People have sent us messages from the past. They have spoken things. They have written things. They have drawn / painted / carved things. They have built things. They have killed for things. They have died for things. The hard work that history, literature, and art give us is to learn and benefit from the messages given to us by those who lived before us.
Words, decisions, and actions are among the main ways that we communicate. In the United States of America, we have separated a day and called it "Memorial Day" - a day to remember those who died in combat, fighting for our nation and its freedoms. Perhaps one of the most famous tributes ever made to those who died in battle is the Gettysburg Address, given by Abraham Lincoln on November 19,1863:
Four score and seven years ago our fathers brought forth on this continent, a new nation, conceived in Liberty, and dedicated to the proposition that all men are created equal.
Now we are engaged in a great civil war, testing whether that nation, or any nation so conceived and so dedicated, can long endure. We are met on a great battlefield of that war. We have come to dedicate a portion of that field, as a final resting place for those who here gave their lives that that nation might live. It is altogether fitting and proper that we should do this.
But, in a larger sense, we cannot dedicate -- we cannot consecrate -- we cannot hallow -- this ground. The brave men, living and dead, who struggled here, have consecrated it, far above our poor power to add or detract. The world will little note, nor long remember what we say here, but it can never forget what they did here. It is for us the living, rather, to be dedicated here to the unfinished work which they who fought here have thus far so nobly advanced. It is rather for us to be here dedicated to the great task remaining before us -- that from these honored dead we take increased devotion to that cause for which they gave the last full measure of devotion -- that we here highly resolve that these dead shall not have died in vain -- that this nation, under God, shall have a new birth of freedom -- and that government of the people, by the people, for the people, shall not perish from the earth.
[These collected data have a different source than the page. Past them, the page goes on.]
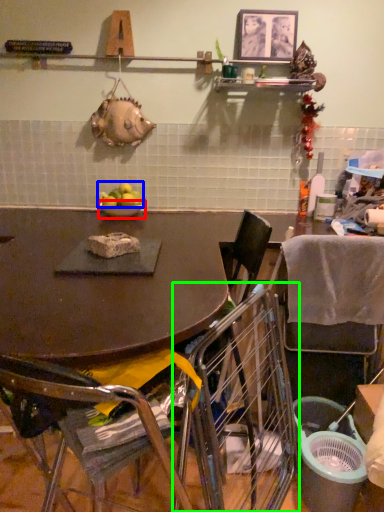 Question: Considering the real-world distances, which object is closest to bowl (highlighted by a red box)? apple (highlighted by a blue box) or chair (highlighted by a green box).

Choices:
 (A) apple
 (B) chair

Answer: (A) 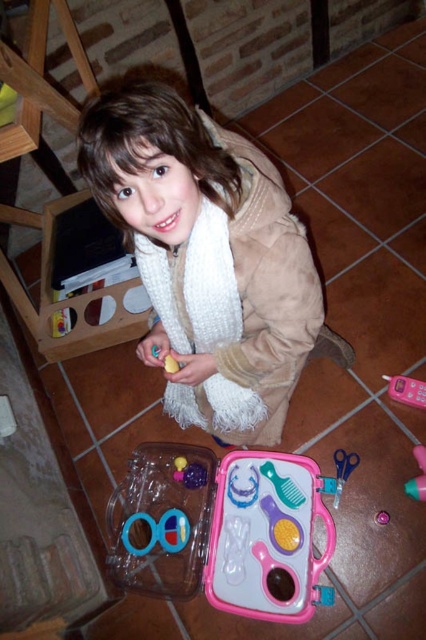 Can you confirm if white fuzzy scarf at center is thinner than shiny purple plastic at center?

Incorrect, white fuzzy scarf at center's width is not less than shiny purple plastic at center's.

Find the location of a particular element. The image size is (426, 640). white fuzzy scarf at center is located at coordinates pyautogui.click(x=215, y=256).

Where is `white fuzzy scarf at center`? The image size is (426, 640). white fuzzy scarf at center is located at coordinates (215, 256).

Looking at this image, who is lower down, metallic scissors at lower center or matte yellow rubber at center?

Positioned lower is metallic scissors at lower center.

Can you confirm if metallic scissors at lower center is thinner than matte yellow rubber at center?

In fact, metallic scissors at lower center might be wider than matte yellow rubber at center.

Who is more forward, (351, 461) or (175, 364)?

Point (175, 364)

Find the location of a particular element. Image resolution: width=426 pixels, height=640 pixels. metallic scissors at lower center is located at coordinates (342, 470).

Where is `pink plastic toy phone at lower right`? pink plastic toy phone at lower right is located at coordinates (405, 390).

Who is positioned more to the left, pink plastic toy phone at lower right or metallic scissors at lower center?

metallic scissors at lower center

Between point (386, 380) and point (336, 490), which one is positioned in front?

Point (336, 490) is more forward.

Locate an element on the screen. pink plastic toy phone at lower right is located at coordinates (405, 390). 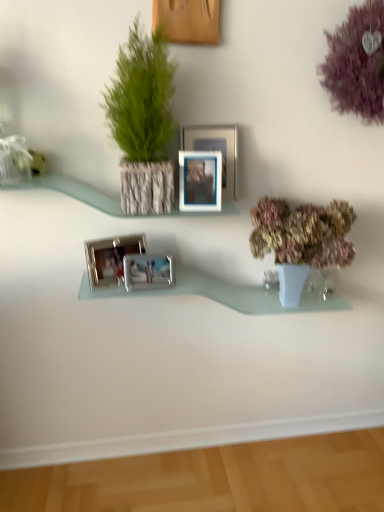 Question: Can you confirm if green textured plant at upper left, which is the first houseplant in top-to-bottom order, is shorter than silver metallic photo frame at center, which ranks as the 2th picture frame in bottom-to-top order?

Choices:
 (A) no
 (B) yes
The world actually has remembered these words that were spoken. Granted, there were many other speeches that day - long ones! They are probably recorded somewhere. But we don't think about them. Mr. Lincoln's message was simple: Actions speak louder and longer than words. But for all the military cemeteries we have, it is doubtful that we think, meditate, and learn enough from the message of the dead. Today, people are arguing, but not learning.
- Who are the heroes? / Who are the villains?
- Will the wars ever cease?
- Was this nation worth fighting for? / Should we tear it apart and start another one?
- Since we are so bad at governing ourselves, should we just surrender to a global government and let our lives be someone else's responsibility?
- What does it mean to preserve the right to life, liberty, and the pursuit of happiness? / Who gave us that right?
We need to consider the message found in Psalm 78.
As a historical psalm (cp. Psalm 106), it gives a commentary on what things happened with the people of Israel and what lessons should be learned by their descendants and all of us. Here are just a few thoughts from Psalm 78:1-8:
- Learning from history is a dark and difficult task - like solving a riddle or a parable. It requires diligence and time to meditate. (Psalm 78:1-2 cp. Proverbs 1:5-6).
- It is important for each generation to speak to the next generation (Psalm 78:3-6).
- It is important to include God's work and God's word, as we tell our narrative (HIS-tory - Psalm 78:4-5).
- The goal of our narrative is to cause people to trust and obey God - to put their hope in God - not man (Psalm 78:7).
- We must be humble and honest, as we note the failure of man, demonstrating that when we forget and forsake God and His ways, we bring misery upon ourselves and the next generation (Psalm 78:8 cp. Exodus 20:1-6).